WHAT THE EXERCISE ASKS:
Take the entries that follow and return exactly the lines from the one holding "July 7, 2025" through the one holding "Doručení květin Moravskoslezský kraj", both included. Nothing else is needed.

Transcribed page contents:

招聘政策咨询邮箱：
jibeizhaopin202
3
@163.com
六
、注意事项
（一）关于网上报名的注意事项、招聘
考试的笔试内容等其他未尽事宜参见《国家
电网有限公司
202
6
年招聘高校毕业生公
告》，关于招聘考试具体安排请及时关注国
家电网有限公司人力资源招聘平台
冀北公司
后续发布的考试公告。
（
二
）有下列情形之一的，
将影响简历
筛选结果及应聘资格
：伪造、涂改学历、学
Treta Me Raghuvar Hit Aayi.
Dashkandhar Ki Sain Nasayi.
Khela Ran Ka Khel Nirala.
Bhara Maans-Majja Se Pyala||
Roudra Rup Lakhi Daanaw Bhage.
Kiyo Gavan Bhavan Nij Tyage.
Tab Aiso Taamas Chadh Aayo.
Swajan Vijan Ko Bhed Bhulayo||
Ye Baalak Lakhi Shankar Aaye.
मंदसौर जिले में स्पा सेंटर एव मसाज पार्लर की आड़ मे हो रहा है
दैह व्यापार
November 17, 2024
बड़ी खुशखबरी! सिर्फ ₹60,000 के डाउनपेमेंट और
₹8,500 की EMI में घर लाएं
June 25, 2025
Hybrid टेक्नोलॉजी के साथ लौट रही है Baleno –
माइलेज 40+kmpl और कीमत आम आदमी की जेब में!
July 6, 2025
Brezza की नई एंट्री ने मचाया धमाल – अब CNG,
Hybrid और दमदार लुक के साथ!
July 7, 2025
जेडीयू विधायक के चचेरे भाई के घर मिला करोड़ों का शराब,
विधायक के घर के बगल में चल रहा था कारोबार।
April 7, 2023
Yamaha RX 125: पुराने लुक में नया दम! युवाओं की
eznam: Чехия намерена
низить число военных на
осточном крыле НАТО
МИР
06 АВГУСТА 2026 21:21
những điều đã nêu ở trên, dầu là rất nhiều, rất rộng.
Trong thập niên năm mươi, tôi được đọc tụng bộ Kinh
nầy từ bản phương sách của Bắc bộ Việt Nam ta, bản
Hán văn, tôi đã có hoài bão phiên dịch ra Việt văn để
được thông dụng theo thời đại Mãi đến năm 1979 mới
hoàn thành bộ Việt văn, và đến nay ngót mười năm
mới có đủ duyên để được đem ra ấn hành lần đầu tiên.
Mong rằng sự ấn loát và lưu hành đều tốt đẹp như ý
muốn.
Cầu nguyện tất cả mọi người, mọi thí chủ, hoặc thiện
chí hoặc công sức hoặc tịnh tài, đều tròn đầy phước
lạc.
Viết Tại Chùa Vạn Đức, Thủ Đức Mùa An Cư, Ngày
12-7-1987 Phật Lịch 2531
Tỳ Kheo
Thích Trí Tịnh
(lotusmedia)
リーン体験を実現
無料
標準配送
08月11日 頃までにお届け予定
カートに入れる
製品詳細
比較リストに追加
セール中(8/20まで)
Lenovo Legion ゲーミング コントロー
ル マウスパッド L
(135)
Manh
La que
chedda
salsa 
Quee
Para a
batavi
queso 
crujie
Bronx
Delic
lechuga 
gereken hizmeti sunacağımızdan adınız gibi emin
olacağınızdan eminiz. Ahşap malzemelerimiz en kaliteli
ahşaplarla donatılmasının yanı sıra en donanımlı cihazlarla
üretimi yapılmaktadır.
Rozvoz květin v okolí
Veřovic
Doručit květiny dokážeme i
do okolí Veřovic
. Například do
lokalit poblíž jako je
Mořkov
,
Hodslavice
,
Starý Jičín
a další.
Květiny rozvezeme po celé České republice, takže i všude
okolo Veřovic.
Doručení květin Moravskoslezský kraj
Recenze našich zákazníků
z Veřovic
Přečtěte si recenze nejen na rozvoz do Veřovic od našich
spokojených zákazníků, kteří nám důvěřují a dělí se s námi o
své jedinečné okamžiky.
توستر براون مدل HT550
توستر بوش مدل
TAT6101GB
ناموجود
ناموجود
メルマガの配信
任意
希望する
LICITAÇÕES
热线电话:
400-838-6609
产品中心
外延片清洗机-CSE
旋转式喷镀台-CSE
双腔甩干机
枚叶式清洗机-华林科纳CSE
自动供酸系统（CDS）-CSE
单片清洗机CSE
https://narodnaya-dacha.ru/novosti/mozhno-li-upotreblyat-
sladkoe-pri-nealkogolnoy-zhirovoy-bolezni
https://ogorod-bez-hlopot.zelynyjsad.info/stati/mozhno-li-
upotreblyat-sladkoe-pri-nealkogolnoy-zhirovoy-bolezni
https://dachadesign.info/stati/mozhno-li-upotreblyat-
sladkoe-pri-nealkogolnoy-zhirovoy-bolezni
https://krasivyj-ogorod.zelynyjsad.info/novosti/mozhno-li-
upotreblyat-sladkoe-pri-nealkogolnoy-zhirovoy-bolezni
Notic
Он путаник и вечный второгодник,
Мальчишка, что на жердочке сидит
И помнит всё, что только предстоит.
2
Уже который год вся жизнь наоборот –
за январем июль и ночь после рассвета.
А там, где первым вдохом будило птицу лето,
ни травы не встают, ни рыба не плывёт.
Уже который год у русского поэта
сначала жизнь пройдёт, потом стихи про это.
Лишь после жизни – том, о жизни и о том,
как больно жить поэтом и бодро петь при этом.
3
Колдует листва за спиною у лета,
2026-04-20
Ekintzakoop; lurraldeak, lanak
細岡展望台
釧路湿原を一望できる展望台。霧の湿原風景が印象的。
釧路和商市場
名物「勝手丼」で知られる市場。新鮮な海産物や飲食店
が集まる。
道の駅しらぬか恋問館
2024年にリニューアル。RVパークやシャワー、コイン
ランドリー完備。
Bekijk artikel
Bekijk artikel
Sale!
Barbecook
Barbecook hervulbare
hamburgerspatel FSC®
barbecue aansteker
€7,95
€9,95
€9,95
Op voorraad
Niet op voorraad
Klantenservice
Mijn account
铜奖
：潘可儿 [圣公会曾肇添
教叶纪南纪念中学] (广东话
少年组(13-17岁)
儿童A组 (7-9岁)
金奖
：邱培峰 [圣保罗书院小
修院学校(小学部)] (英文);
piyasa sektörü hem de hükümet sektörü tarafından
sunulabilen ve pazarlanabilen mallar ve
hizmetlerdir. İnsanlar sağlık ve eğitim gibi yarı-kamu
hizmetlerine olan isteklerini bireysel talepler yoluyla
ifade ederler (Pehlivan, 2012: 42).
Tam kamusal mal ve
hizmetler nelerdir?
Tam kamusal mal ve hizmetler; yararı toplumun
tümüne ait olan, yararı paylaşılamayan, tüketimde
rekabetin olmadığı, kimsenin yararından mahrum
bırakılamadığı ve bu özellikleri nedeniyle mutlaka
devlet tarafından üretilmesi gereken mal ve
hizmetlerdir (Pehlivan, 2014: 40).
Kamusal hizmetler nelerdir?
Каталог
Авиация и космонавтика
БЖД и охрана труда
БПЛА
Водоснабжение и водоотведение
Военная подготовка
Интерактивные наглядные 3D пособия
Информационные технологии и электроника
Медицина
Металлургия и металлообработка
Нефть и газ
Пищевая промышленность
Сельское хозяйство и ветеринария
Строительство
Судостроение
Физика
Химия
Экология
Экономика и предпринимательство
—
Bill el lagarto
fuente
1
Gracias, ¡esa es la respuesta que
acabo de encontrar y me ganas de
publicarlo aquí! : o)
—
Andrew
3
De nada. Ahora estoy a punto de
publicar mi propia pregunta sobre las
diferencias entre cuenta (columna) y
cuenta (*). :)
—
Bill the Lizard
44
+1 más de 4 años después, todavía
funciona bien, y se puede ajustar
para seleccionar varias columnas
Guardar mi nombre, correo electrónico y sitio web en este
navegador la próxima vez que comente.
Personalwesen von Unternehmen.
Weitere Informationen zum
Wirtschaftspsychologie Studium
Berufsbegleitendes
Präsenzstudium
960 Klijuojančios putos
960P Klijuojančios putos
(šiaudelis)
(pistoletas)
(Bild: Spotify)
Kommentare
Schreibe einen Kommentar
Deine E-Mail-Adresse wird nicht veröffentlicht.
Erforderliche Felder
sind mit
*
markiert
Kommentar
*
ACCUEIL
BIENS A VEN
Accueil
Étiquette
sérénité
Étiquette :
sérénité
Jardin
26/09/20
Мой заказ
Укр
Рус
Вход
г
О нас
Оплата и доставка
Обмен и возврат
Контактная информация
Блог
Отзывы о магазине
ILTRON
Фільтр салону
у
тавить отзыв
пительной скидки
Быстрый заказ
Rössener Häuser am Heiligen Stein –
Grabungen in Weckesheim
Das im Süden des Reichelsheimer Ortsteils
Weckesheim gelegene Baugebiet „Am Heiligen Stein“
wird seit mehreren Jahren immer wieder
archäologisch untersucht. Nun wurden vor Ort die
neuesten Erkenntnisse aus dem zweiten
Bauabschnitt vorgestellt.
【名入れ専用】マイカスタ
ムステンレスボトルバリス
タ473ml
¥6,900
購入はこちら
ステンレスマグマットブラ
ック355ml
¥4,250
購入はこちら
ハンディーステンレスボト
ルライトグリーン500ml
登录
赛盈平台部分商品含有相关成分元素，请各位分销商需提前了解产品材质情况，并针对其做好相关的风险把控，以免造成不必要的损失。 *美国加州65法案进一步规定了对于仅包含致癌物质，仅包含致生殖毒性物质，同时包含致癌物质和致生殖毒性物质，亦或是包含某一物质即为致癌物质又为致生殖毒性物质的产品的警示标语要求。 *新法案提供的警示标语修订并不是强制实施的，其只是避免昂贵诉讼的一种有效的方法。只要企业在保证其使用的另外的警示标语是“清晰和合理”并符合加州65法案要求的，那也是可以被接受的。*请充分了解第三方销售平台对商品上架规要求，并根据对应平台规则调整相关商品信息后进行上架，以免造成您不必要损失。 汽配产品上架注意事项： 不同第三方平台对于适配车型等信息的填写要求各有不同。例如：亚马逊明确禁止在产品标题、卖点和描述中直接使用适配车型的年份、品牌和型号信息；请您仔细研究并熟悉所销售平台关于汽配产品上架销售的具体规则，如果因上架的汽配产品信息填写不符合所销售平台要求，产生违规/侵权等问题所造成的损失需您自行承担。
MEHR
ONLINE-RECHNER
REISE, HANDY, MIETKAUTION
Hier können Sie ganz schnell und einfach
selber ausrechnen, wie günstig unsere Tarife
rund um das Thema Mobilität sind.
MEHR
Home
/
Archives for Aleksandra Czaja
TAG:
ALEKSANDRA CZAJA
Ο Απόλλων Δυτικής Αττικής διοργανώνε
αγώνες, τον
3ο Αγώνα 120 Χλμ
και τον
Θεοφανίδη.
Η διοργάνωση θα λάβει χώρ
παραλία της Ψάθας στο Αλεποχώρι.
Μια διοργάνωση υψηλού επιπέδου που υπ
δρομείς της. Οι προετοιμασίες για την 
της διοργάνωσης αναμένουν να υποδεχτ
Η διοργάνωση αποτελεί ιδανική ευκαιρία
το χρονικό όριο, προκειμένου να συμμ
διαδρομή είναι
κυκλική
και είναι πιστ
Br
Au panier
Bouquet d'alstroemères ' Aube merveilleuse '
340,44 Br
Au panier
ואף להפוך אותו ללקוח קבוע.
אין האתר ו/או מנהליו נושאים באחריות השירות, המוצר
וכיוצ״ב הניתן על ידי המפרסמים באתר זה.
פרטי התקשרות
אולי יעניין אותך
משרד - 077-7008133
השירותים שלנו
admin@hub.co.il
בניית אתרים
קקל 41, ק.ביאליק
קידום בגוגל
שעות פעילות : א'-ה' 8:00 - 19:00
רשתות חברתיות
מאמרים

ANSWER TO THIS EXERCISE:
July 7, 2025
जेडीयू विधायक के चचेरे भाई के घर मिला करोड़ों का शराब,
विधायक के घर के बगल में चल रहा था कारोबार।
April 7, 2023
Yamaha RX 125: पुराने लुक में नया दम! युवाओं की
eznam: Чехия намерена
низить число военных на
осточном крыле НАТО
МИР
06 АВГУСТА 2026 21:21
những điều đã nêu ở trên, dầu là rất nhiều, rất rộng.
Trong thập niên năm mươi, tôi được đọc tụng bộ Kinh
nầy từ bản phương sách của Bắc bộ Việt Nam ta, bản
Hán văn, tôi đã có hoài bão phiên dịch ra Việt văn để
được thông dụng theo thời đại Mãi đến năm 1979 mới
hoàn thành bộ Việt văn, và đến nay ngót mười năm
mới có đủ duyên để được đem ra ấn hành lần đầu tiên.
Mong rằng sự ấn loát và lưu hành đều tốt đẹp như ý
muốn.
Cầu nguyện tất cả mọi người, mọi thí chủ, hoặc thiện
chí hoặc công sức hoặc tịnh tài, đều tròn đầy phước
lạc.
Viết Tại Chùa Vạn Đức, Thủ Đức Mùa An Cư, Ngày
12-7-1987 Phật Lịch 2531
Tỳ Kheo
Thích Trí Tịnh
(lotusmedia)
リーン体験を実現
無料
標準配送
08月11日 頃までにお届け予定
カートに入れる
製品詳細
比較リストに追加
セール中(8/20まで)
Lenovo Legion ゲーミング コントロー
ル マウスパッド L
(135)
Manh
La que
chedda
salsa 
Quee
Para a
batavi
queso 
crujie
Bronx
Delic
lechuga 
gereken hizmeti sunacağımızdan adınız gibi emin
olacağınızdan eminiz. Ahşap malzemelerimiz en kaliteli
ahşaplarla donatılmasının yanı sıra en donanımlı cihazlarla
üretimi yapılmaktadır.
Rozvoz květin v okolí
Veřovic
Doručit květiny dokážeme i
do okolí Veřovic
. Například do
lokalit poblíž jako je
Mořkov
,
Hodslavice
,
Starý Jičín
a další.
Květiny rozvezeme po celé České republice, takže i všude
okolo Veřovic.
Doručení květin Moravskoslezský kraj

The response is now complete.